In a society paying a heavy price for the ‘move fast and break things’ ethos of the first wave of tech expansion, the UN and the Conscious Advertising Network are urging the industry to slow down and prioritise safety when it comes to AI adoption.
A new issue brief from the United Nations and Conscious Advertising Network (CAN) warns that unchecked adoption of artificial intelligence in advertising risks accelerating a global information integrity crisis, with major consequences for brands, media, and society.
The new paper, which is being launched at The Media Leader’s Future of Brands event today, is entitled Strengthening Information Integrity: Advertising, Artificial Intelligence and the Global Information Crisis. The whitepaper argues that the advertising industry sits at the centre of the digital information ecosystem, and therefore holds a critical lever to shape how AI develops.
Brands are under pressure to move fast on AI, but doing so without guardrails risks undermining the very environments their marketing depends on.
Harriet Kingaby, Co-Chair and Co-Founder of the Conscious Advertising Network
The report finds that AI is intensifying systemic risks, including mis and disinformation, declining trust and media fragmentation, at the same time as advertisers face mounting commercial pressure to adopt the technology at speed. It highlights an ever-increasing disconnect between rapid AI adoption and the lack of governance frameworks to manage its impact.
It warns that AI is accelerating the spread of information risks, including disinformation, hate and polarising echo chambers at scale.
This misinformation is effectively funded by advertising, which continues to fund content regardless of quality, accuracy, potential harms or effectiveness.
The report also highlights the fact that increasing opacity in AI-driven media buying risks worsening fraud and inefficiency. A truth which underlines that this issue is not just a societal challenge, but a direct commercial risk for brands.
While the rise of AI-generated content threatens the viability of independent and pluralistic journalism. The Conscious Advertising Network warns that audiences engage with advertising in environments they trust, and as trust declines, so does campaign effectiveness.

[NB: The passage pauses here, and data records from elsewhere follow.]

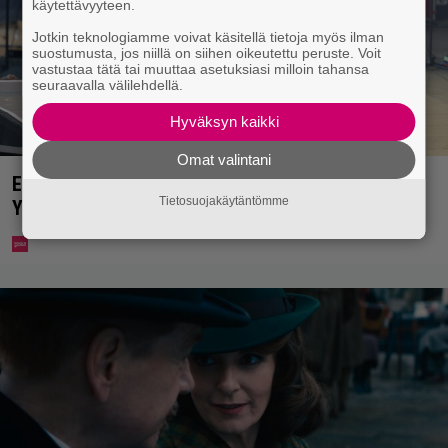
käytettävyyteen.
Jotkin teknologiamme voivat käsitellä tietoja myös ilman
suostumusta, jos niillä on siihen oikeutettu peruste. Voit
vastustaa tätä tai muuttaa asetuksiasi milloin tahansa
seuraavalla välilehdellä.
Hyväksyn kaikki
Omat valintani
Eppu Normaalin viimeinen konsertti esitetään
Tietosuojakäytäntömme
Ylellä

According to the report, advertisers are uniquely positioned to influence the future of AI through their media investment decisions. With global ad spend exceeding $1 trillion annually, brands can demand higher standards from platforms, AI developers and media partners.

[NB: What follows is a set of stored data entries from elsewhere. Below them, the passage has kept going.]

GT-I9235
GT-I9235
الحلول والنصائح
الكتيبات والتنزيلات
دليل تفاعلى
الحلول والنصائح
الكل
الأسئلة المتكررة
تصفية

The report includes key recommendations for advertisers, urging brands to demand transparency across AI and advertising supply chains.
Its recommendations to advertisers also include prioritising quality media environments and journalism and setting clear standards for where and how ads appear in AI-generated content. The report underlines the power brands hold which gives them the opportunity and responsibility to use their commercial leverage to require stronger safeguards from platforms.
Advertising funds the systems that shape what people see, trust and believe.
Charlotte Scaddan, UN Senior Adviser on Information Integrity
Evidence cited in the issue brief suggests that improving transparency and control in media buying can deliver double-digit improvements in return on ad spend, reinforcing that responsible practices align with business performance.
The brief comes at a pivotal moment for the industry as AI platforms explore advertising-based monetisation models, increasing the influence advertisers have over how these systems are designed and deployed.
The report warns that failure to act now could result in increased regulatory pressure, reputational risk for brands, reduced advertising effectiveness and further erosion of the open web and pluralistic media.
Charlotte Scaddan, UN Senior Adviser on Information Integrity, explained: “Advertising funds the systems that shape what people see, trust and believe. Without swift action and guardrails AI risks accelerating the breakdown of information ecosystem integrity. Advertisers have the power to help fix it.”
Harriet Kingaby, Co-Chair and Co-Founder of the Conscious Advertising Network (CAN), added: “Brands are under pressure to move fast on AI, but doing so without guardrails risks undermining the very environments their marketing depends on. This is not about slowing innovation - it’s about making sure it works for business and society.:
She continued: “This is a defining moment. Advertisers can either fund the problem or help build a more transparent, trustworthy and effective digital ecosystem.”